Blaze of glory

Rosemary Brandenburg '79 has worked with Paul Newman twice. The first time was in 1978, when Newman returned to Kenyon to direct C.C. Pyle and the Bunion Derby. Brandenburg was a senior drama major and landed the stage manager job for the world premiere.

The second go-round with Newman was equally memorable but for different reasons. Brandenburg was in her early thirties and working to establish herself in Hollywood. She was hired as the set decorator on Blaze, the 1989 film starring Newman as Louisiana Governor Earl K. Long. She admits she was "a little underqualified" and the job was not exactly a success.

"I got canned," she says without sugarcoating it. "It was sort of tragic for me. I was thinking, 'Oh my God, I'm never going to work again.'"

As it turns out, tragedy was averted. Brandenburg has gone on to earn credits as the set decorator on more than two dozen films, including Amistad, Cast Away, The Flintstones, Planet of the Apes, and The Rock. She has worked with directors like Tim Burton, Wolfgang Peterson, and Stephen Spielberg in the process. She edits Set Décor, a magazine published by the Set Decorators' Society of America. And as a member of the Academy of Motion Picture Arts and Sciences, Brandenburg helps select the Oscar winners each year.

"Well, they say unless you've been fired, you're not seasoned," says Brandenburg, who is forty-six and lives with her husband in Beverly Hills.

Paul Newman certainly played a memorable part in Brandenburg's career, but Kenyon's Ted Walch '63 was probably more influential. While working at the Kenyon Festival Theater that Walch helped to create in the early eighties, Brandenburg made the connections that ultimately led her to Hollywood. And Walch played a role long before that. He ran the theater program at St. Albans, an all-boys high school in Washington, D.C., when Brandenburg attended its sister institution, the National Cathedral School.

"I was always a tomboy and enjoyed working with tools," Brandenburg explains with a laugh. "But I was a tomboy who liked boys, so the theater was one of the only ways to be around guys.
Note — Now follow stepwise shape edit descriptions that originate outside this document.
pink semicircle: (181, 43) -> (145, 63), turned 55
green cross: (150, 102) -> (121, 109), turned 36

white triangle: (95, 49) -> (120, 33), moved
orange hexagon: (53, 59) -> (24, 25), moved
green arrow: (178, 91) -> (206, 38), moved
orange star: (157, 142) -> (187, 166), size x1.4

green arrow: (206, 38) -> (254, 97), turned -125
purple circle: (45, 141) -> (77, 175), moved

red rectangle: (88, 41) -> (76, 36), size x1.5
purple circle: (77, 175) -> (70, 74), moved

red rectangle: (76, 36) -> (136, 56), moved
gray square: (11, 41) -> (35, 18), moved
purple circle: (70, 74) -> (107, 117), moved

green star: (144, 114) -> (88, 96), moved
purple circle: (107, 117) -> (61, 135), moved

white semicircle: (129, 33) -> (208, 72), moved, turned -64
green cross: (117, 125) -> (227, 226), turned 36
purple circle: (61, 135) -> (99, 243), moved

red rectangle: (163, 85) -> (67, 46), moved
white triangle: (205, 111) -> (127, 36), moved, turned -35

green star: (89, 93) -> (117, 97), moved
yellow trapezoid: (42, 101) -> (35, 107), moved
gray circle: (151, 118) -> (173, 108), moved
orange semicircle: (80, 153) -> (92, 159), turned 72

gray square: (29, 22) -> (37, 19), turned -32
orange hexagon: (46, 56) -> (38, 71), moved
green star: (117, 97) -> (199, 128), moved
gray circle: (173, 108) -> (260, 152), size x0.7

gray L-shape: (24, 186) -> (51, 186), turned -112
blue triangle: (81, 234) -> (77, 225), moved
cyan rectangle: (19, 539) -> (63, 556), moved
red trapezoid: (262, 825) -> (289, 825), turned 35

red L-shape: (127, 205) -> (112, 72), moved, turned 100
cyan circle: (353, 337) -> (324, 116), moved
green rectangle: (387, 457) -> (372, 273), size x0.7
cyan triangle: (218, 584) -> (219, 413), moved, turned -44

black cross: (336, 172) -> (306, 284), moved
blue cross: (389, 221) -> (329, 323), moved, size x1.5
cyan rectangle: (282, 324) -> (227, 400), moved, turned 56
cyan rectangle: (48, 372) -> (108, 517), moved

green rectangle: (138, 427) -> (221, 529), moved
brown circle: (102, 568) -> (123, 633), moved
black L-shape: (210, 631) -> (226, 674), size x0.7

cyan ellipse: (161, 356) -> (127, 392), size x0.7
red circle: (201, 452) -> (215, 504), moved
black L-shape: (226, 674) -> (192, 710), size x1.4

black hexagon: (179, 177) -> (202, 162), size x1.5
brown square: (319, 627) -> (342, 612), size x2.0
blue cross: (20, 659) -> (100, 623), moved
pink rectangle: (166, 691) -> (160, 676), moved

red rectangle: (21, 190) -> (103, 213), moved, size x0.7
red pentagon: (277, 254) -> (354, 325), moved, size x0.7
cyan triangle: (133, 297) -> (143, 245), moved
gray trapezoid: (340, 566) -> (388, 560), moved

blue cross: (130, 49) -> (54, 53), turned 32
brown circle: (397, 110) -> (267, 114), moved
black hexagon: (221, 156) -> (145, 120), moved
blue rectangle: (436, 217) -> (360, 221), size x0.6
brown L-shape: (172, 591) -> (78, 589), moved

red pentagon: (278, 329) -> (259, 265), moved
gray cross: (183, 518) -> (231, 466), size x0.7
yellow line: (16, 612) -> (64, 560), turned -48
So that's the real secret of why I started hanging out in the theater when I was fifteen."

As a set decorator, Brandenburg now works as part of the collaborative design team headed by the production designer. She is responsible for creating the environments that will help tell the story and support the production designer's overall vision. That means breaking down the script, analyzing characters, researching the period and style, haggling over the budget, and shopping for materials before overseeing the design and construction of a set that must be seamless and convincing.

Films like The Flintstones and Planet of the Apes require the design team to create every object on the set, from Fred's Bark-O-Lounger recliner to venetian blinds made of dinosaur bones. On a period film like Amistad, the challenge is finding objects to fit the era, and Brandenburg looks to primary source material, paintings, and photographs for inspiration. The fact that her father was an historian at American University in Washington, D.C., helped prepare her for the task.

"My father certainly had a big influence on my interest in period research, but equally important was my mother's example," Brandenburg says. "She was a painter and had a wonderful art history background, so she exposed me to all that. She dragged me to a lot of museums kicking and screaming, but it all sinks in anyway."

The frequent family migrations to France for historical research also helped prep the young Brandenburg for her life in the film industry. "Being uprooted out of my environment as a kid set the stage for that sort of ability to jump in and out of cultures, which is what I have to do all the time. I have to dive into whatever culture it is I'm supposed to be recreating."